Lubrano pointed out it is not only about the risk management but also the checks and balances required in the paradigm.

It is stressed that a firm that is well-governed is one that is accountable and transparent to its shareholders and other stakeholders such as employees, creditors, customers and society, at large.

"Good corporate governance won’t just keep companies out of trouble. A commitment to good corporate governance makes a company more attractive to lenders and investors and more profitable," Lubrano said.

According to Bhagat, Philippine companies with better corporate governance practices will gain better access to capital and partners. "Improved practices helped companies become more competitive in local and global markets."

To further prove the hypothesis, Bhagat cited Banco de Oro Universal Bank (BDO) and Bank of the Philippine Islands (BPI) as two locally-incorporated-listed banks known to have strict compliance to good governance.
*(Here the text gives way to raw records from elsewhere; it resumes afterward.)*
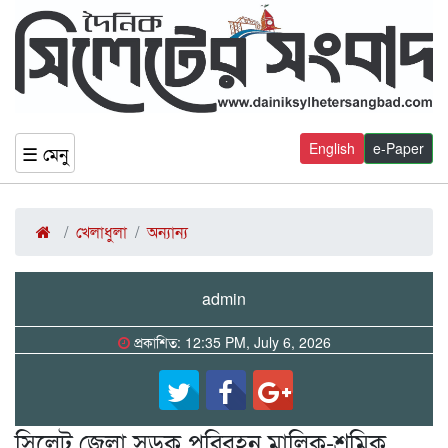
English
e-Paper
☰ মেনু
খেলাধুলা
অন্যান্য
admin
প্রকাশিত: 12:35 PM, July 6, 2026
সিলেট জেলা সড়ক পরিবহন মালিক-শ্রমিক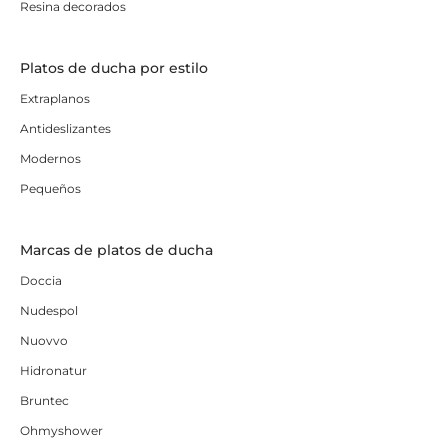
Resina decorados
Platos de ducha por estilo
Extraplanos
Antideslizantes
Modernos
Pequeños
Marcas de platos de ducha
Doccia
Nudespol
Nuovvo
Hidronatur
Bruntec
Ohmyshower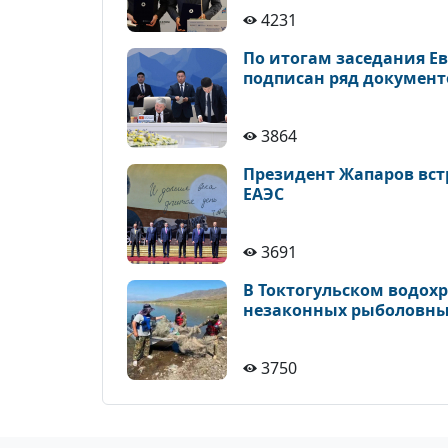
4231
По итогам заседания Е
подписан ряд документ
3864
Президент Жапаров встр
ЕАЭС
3691
В Токтогульском водохр
незаконных рыболовны
3750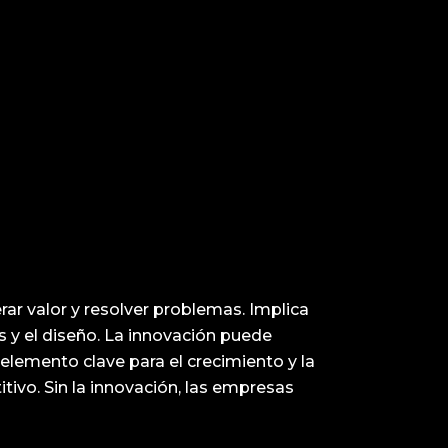
rar valor y resolver problemas. Implica
os y el diseño. La innovación puede
lemento clave para el crecimiento y la
ivo. Sin la innovación, las empresas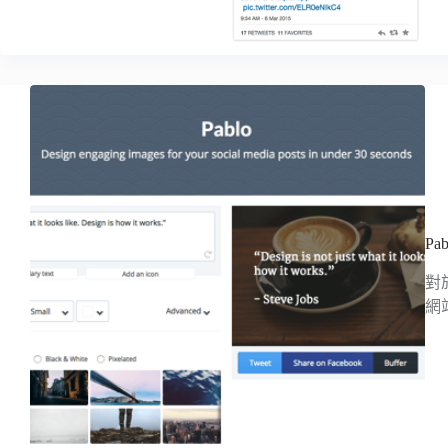
P
對
網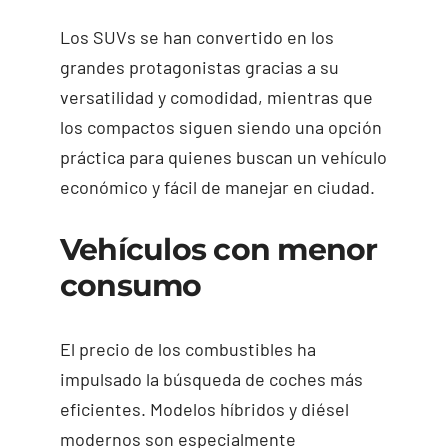
Los SUVs se han convertido en los
grandes protagonistas gracias a su
versatilidad y comodidad, mientras que
los compactos siguen siendo una opción
práctica para quienes buscan un vehículo
económico y fácil de manejar en ciudad.
Vehículos con menor
consumo
El precio de los combustibles ha
impulsado la búsqueda de coches más
eficientes. Modelos híbridos y diésel
modernos son especialmente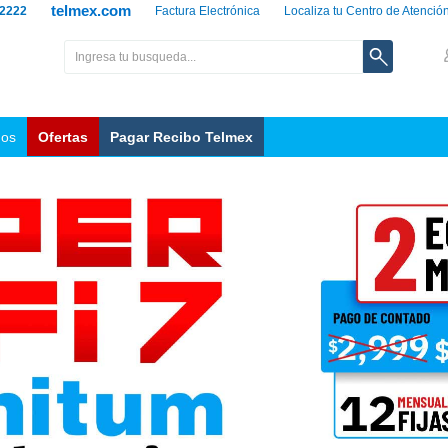
telmex.com
 2222
Factura Electrónica
Localiza tu Centro de Atenció
nos
Ofertas
Pagar Recibo Telmex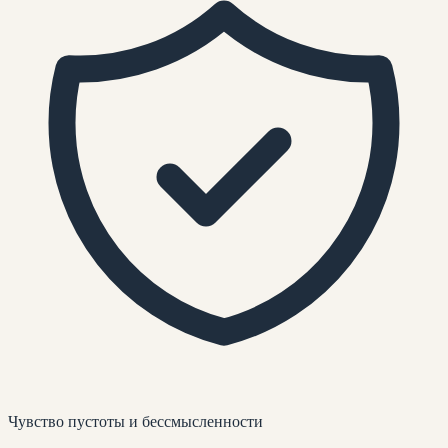
Чувство пустоты и бессмысленности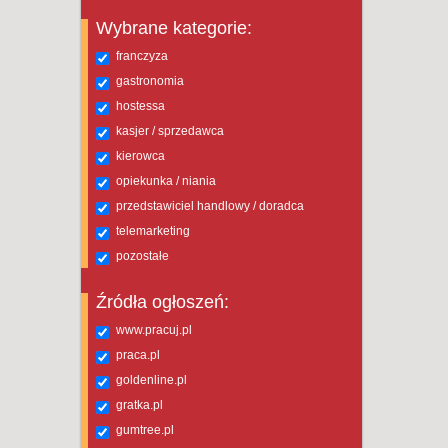
Wybrane kategorie:
franczyza
gastronomia
hostessa
kasjer / sprzedawca
kierowca
opiekunka / niania
przedstawiciel handlowy / doradca
telemarketing
pozostałe
Źródła ogłoszeń:
www.pracuj.pl
praca.pl
goldenline.pl
gratka.pl
gumtree.pl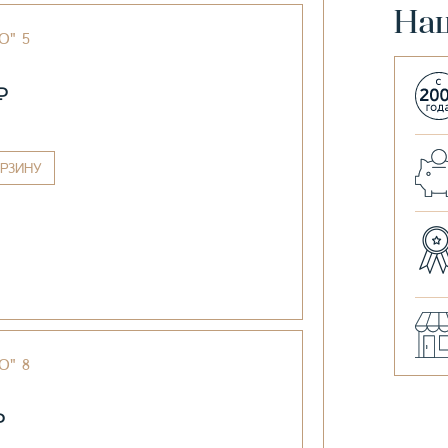
На
O" 5
₽
РЗИНУ
O" 8
₽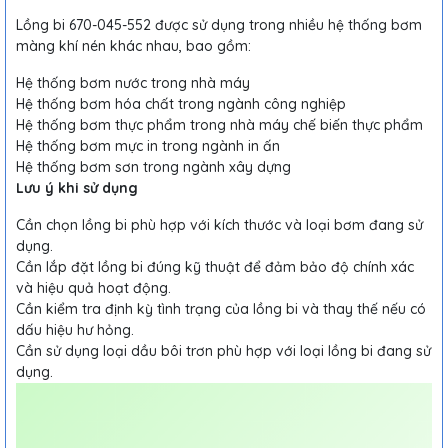
Lồng bi 670-045-552 được sử dụng trong nhiều hệ thống bơm
màng khí nén khác nhau, bao gồm:
Hệ thống bơm nước trong nhà máy
Hệ thống bơm hóa chất trong ngành công nghiệp
Hệ thống bơm thực phẩm trong nhà máy chế biến thực phẩm
Hệ thống bơm mực in trong ngành in ấn
Hệ thống bơm sơn trong ngành xây dựng
Lưu ý khi sử dụng
Cần chọn lồng bi phù hợp với kích thước và loại bơm đang sử
dụng.
Cần lắp đặt lồng bi đúng kỹ thuật để đảm bảo độ chính xác
và hiệu quả hoạt động.
Cần kiểm tra định kỳ tình trạng của lồng bi và thay thế nếu có
dấu hiệu hư hỏng.
Cần sử dụng loại dầu bôi trơn phù hợp với loại lồng bi đang sử
dụng.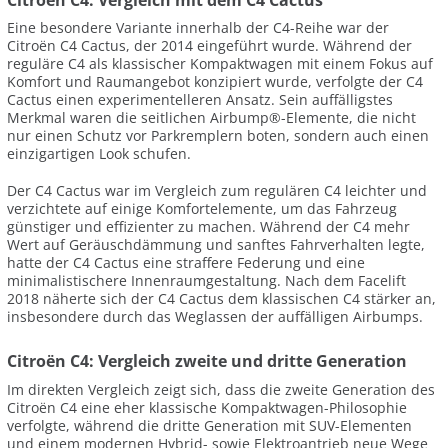
Eine besondere Variante innerhalb der C4-Reihe war der
Citroën C4 Cactus, der 2014 eingeführt wurde. Während der
reguläre C4 als klassischer Kompaktwagen mit einem Fokus auf
Komfort und Raumangebot konzipiert wurde, verfolgte der C4
Cactus einen experimentelleren Ansatz. Sein auffälligstes
Merkmal waren die seitlichen Airbump®-Elemente, die nicht
nur einen Schutz vor Parkremplern boten, sondern auch einen
einzigartigen Look schufen.
Der C4 Cactus war im Vergleich zum regulären C4 leichter und
verzichtete auf einige Komfortelemente, um das Fahrzeug
günstiger und effizienter zu machen. Während der C4 mehr
Wert auf Geräuschdämmung und sanftes Fahrverhalten legte,
hatte der C4 Cactus eine straffere Federung und eine
minimalistischere Innenraumgestaltung. Nach dem Facelift
2018 näherte sich der C4 Cactus dem klassischen C4 stärker an,
insbesondere durch das Weglassen der auffälligen Airbumps.
Citroën C4: Vergleich zweite und dritte Generation
Im direkten Vergleich zeigt sich, dass die zweite Generation des
Citroën C4 eine eher klassische Kompaktwagen-Philosophie
verfolgte, während die dritte Generation mit SUV-Elementen
und einem modernen Hybrid- sowie Elektroantrieb neue Wege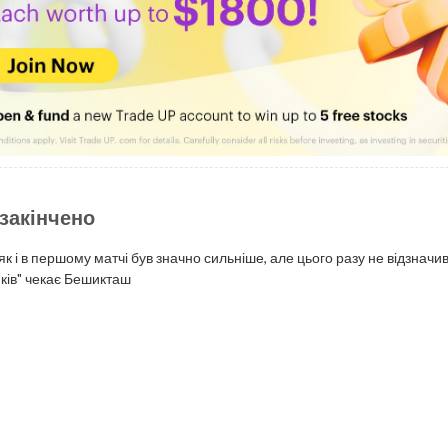
закінчено
к і в першому матчі був значно сильніше, але цього разу не відзначи
иків" чекає Бешикташ
ини додав арбітр.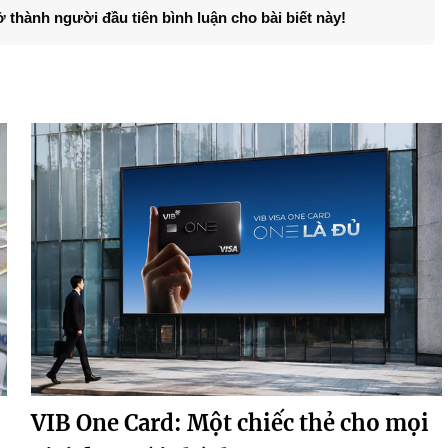
ở thành người đầu tiên bình luận cho bài biết này!
VIB One Card: Một chiếc thẻ cho mọi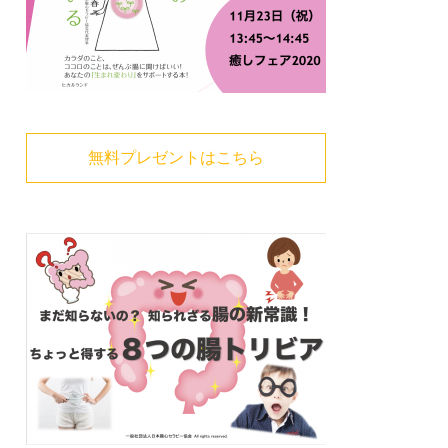
無料プレゼントはこちら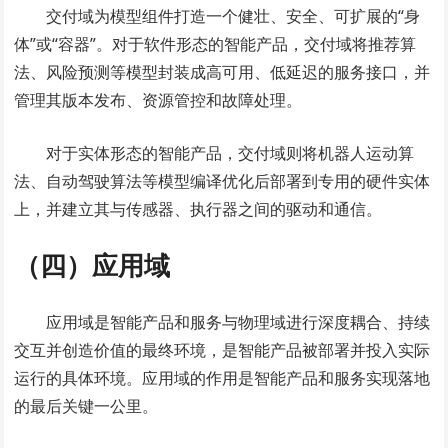
交付域为模型组件打造一个健壮、安全、可扩展的“身
体”或“容器”。对于软件形态的智能产品，交付域将推荐算
法、风险预测等模型封装成高可用、低延迟的服务接口，并
管理其版本发布、资源管控和故障处理。
对于实体形态的智能产品，交付域则将机器人运动算
法、自动驾驶算法等模型编译优化后部署到专用的硬件实体
上，并建立其与传感器、执行器之间的驱动和通信。
（四）应用域
应用域是智能产品和服务与物理域进行深度耦合、持续
交互并创造价值的最终环境，是智能产品被部署并投入实际
运行的具体环境。应用域的作用是智能产品和服务实现落地
的最后关键一公里。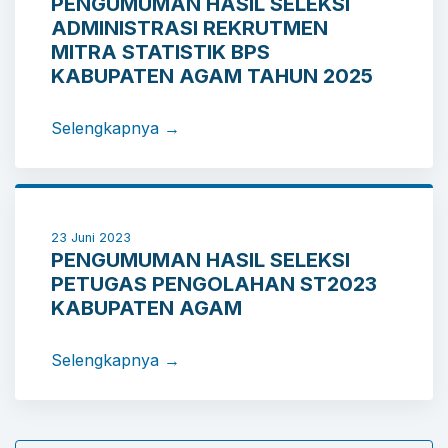
PENGUMUMAN HASIL SELEKSI
ADMINISTRASI REKRUTMEN
MITRA STATISTIK BPS
KABUPATEN AGAM TAHUN 2025
Selengkapnya →
23 Juni 2023
PENGUMUMAN HASIL SELEKSI
PETUGAS PENGOLAHAN ST2023
KABUPATEN AGAM
Selengkapnya →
"BPI and BDO are listed banks with probably the strongest corporate governance," which is reflected by its increasing trading multipliers, Bhagat said.

Relative to this, Bhagat said IFC, the investmentarm of the World Bank, is looking to encourage banks to work with their forward looking small and medium enterprises clients to adopt practices in corporate governance appropriate to their level of development.

IFC believed that corporate governance is relevant, especially for firms, reaching a point in their development that requires capital from local and global sources. These include family-owned companies in transition and firms seeking to conduct initial public offerings.

Corporate governance, along with environmental and social sustainability, is one of the pillars of IFC’s efforts to promote longterm growth.